Personal information
- Full name: Emmanuel Omoyinmi
- Date of birth: 28 December 1977 (age 48)
- Place of birth: Nigeria
- Height: 5 ft 6 in (1.68 m)
- Position: Forward

Youth career
- 000?–1995: West Ham United

Senior career*
- Years: Team / Apps / (Gls)
- 1995–2000: West Ham United / 9 / (2)
- 1996: → AFC Bournemouth (loan) / 7 / (0)
- 1998: → Dundee United (loan) / 4 / (0)
- 1999: → Leyton Orient (loan) / 4 / (1)
- 1999: → Gillingham (loan) / 9 / (3)
- 1999–2000: → Scunthorpe United (loan) / 6 / (1)
- 2000: → Barnet (loan) / 6 / (0)
- 2000–2004: Oxford United / 67 / (9)
- 2003: → Margate (loan) / 11 / (3)
- 2004: → Margate (loan) / 3 / (2)
- 2004: → Gravesend & Northfleet (loan) / 7 / (2)
- 2004–2005: Gravesend & Northfleet / 35 / (6)
- 2005–2006: Lewes / 10 / (0)
- 2006: Worthing / 1 / (0)
- Total:  / 179 / (29)

= Emmanuel Omoyinmi =

Nigerian footballer

Emmanuel Omoyinmi (born 28 December 1977) is a former professional footballer who played as a forward. Born in Nigeria, he played for England Schoolboys.

He began his career at West Ham United, where he was most noted for an incident in which he played in a League Cup quarter-final game when ineligible; West Ham were later knocked out of the competition in a replayed game.

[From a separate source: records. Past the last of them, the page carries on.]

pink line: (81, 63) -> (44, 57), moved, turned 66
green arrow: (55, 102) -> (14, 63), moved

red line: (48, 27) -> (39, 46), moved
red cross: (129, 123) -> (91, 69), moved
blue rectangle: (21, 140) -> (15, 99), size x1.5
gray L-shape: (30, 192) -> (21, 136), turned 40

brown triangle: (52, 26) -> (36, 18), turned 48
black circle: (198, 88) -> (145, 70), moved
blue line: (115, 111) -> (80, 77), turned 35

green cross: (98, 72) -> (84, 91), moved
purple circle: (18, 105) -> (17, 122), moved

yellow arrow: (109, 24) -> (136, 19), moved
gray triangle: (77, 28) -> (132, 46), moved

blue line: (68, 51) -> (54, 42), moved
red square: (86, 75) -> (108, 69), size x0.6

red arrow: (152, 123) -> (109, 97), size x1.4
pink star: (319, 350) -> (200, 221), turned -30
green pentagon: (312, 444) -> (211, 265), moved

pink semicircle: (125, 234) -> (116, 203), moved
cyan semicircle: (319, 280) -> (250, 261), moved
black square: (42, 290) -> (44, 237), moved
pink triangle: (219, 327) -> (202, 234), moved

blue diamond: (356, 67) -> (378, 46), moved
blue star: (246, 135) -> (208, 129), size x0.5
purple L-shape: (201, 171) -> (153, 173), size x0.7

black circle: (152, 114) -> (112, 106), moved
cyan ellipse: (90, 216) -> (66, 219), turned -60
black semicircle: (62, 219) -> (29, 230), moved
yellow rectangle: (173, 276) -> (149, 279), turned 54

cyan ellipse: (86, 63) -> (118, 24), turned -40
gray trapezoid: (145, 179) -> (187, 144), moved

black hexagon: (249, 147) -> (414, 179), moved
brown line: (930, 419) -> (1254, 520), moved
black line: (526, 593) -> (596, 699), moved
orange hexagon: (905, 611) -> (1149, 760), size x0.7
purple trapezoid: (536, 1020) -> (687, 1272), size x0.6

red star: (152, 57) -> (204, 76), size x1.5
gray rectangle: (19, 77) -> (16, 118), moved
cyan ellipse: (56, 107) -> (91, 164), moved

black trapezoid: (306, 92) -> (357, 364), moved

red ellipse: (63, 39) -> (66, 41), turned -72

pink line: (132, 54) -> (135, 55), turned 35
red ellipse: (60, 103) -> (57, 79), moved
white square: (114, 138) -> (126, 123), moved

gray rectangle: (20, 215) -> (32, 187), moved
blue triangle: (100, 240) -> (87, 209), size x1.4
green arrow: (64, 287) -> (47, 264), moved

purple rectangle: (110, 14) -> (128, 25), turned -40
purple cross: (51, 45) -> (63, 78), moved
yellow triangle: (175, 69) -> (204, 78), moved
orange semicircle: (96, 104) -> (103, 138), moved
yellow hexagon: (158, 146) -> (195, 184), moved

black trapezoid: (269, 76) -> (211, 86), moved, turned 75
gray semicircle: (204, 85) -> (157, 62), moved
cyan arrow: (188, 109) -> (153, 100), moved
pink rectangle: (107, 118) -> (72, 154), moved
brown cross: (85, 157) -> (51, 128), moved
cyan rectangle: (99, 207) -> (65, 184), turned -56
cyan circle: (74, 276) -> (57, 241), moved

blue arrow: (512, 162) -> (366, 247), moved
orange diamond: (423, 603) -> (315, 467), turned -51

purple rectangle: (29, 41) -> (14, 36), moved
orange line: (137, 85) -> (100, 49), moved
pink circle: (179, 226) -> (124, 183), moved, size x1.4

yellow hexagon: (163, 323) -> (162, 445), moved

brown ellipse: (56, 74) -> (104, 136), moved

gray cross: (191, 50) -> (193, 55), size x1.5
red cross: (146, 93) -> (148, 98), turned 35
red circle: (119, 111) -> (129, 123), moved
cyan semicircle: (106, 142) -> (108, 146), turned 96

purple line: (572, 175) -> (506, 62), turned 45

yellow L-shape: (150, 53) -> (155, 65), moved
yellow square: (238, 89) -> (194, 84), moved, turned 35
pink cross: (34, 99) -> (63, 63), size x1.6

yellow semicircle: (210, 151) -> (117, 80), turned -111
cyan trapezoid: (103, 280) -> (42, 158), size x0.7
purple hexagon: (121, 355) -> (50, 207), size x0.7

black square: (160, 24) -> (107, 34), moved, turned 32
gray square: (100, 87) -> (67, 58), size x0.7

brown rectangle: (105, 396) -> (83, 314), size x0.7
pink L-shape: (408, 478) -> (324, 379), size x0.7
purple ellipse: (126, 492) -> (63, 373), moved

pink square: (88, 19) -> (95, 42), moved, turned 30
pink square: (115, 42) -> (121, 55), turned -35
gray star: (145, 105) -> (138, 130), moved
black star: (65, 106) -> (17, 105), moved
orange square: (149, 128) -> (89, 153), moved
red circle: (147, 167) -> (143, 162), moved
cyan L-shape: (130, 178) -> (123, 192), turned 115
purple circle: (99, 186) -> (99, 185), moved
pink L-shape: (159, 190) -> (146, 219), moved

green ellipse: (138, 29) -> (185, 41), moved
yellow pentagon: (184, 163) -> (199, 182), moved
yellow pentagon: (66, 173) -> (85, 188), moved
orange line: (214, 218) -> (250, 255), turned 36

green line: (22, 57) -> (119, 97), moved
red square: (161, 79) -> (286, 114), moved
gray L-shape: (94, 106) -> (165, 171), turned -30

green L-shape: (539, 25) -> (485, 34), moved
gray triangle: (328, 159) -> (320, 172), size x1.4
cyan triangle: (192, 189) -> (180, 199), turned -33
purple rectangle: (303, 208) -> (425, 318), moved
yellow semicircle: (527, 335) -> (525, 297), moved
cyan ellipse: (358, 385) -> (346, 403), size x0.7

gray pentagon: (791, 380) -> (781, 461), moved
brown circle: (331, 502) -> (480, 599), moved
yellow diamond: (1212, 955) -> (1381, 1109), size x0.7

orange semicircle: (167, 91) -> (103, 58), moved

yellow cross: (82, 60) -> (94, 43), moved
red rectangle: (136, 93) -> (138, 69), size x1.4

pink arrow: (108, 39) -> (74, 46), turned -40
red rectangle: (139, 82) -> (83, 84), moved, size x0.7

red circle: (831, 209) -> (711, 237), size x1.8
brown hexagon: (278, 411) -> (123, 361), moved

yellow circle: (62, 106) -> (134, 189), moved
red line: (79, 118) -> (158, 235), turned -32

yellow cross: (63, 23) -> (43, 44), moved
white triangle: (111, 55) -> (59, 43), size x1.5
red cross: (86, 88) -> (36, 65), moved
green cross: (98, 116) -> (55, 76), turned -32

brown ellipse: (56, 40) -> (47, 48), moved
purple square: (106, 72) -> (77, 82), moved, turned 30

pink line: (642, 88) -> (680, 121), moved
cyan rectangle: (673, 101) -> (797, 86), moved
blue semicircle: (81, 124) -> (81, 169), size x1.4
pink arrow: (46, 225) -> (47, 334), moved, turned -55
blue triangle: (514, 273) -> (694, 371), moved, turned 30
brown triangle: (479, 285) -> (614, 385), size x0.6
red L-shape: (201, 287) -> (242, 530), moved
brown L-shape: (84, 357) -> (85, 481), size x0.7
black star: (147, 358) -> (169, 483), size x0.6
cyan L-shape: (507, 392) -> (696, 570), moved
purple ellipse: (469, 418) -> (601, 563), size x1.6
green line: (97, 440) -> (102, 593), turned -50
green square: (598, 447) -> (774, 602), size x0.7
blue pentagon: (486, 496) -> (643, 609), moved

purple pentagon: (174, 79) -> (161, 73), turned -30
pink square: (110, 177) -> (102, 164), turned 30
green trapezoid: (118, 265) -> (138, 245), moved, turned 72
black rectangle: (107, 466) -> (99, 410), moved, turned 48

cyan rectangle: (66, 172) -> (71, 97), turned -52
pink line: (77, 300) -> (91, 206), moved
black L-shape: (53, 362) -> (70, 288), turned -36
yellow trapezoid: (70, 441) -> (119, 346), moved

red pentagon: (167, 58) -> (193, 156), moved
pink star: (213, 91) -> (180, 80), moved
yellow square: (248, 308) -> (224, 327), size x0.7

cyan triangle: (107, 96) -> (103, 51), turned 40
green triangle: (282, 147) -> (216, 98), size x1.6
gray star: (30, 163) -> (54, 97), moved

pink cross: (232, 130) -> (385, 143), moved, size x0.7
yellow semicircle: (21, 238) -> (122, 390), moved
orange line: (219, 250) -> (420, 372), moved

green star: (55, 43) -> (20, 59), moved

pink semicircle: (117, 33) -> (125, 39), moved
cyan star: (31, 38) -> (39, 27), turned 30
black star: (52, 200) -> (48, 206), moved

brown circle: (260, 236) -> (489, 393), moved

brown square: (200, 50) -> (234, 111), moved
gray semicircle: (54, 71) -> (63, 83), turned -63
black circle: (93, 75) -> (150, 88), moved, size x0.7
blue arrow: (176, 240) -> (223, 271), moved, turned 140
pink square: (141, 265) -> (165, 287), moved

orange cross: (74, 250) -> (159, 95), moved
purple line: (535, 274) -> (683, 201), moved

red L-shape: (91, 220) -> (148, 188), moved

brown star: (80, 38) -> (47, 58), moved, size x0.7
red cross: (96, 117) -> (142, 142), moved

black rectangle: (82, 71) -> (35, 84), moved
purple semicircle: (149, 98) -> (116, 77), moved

Following a series of loans to other clubs, Omoyinmi joined Oxford United in 2000 for whom he made 67 league appearances, scoring nine goals. He then went on to play non-league football.

==Club career==
Omoyinmi joined West Ham United as a trainee in May 1995. He was unable to gain a regular place in the first team, making only 13 league and cup appearances in five years, of which eleven were as substitute, scoring two goals. Both goals came in a 3–3 draw with Crystal Palace in May 1998. He had several spells on loan between 1996 and 1999 at AFC Bournemouth, Dundee United, Leyton Orient and Gillingham.

During his loan spell at Gillingham, he played for the club in both legs of their second round Football League Cup tie with Bolton Wanderers. After returning to West Ham, he appeared as a substitute in a quarter final round of the same competition against Aston Villa. As he had played for a different club in an earlier round of the competition, he was ineligible to play. The match was replayed and West Ham, who had won the first game, lost the replay and were eliminated from the competition.

Immediately following the first match against Aston Villa, Omoyimni went on loan to Scunthorpe United for three months and then to Barnet for the rest of the season. He left West Ham at the end of the season. Omoyinmi joined Oxford United on a free transfer in June 2000. He made 77 league and cup appearances for Oxford in four years, scoring nine goals. He also had loan spells during the 2003–04 season at Margate, and at Gravesend & Northfleet.

Omoyinmi joined Gravesend & Northfleet on a permanent basis in May 2004, making 35 appearances and scoring six goals. He later played for Lewes, and Worthing.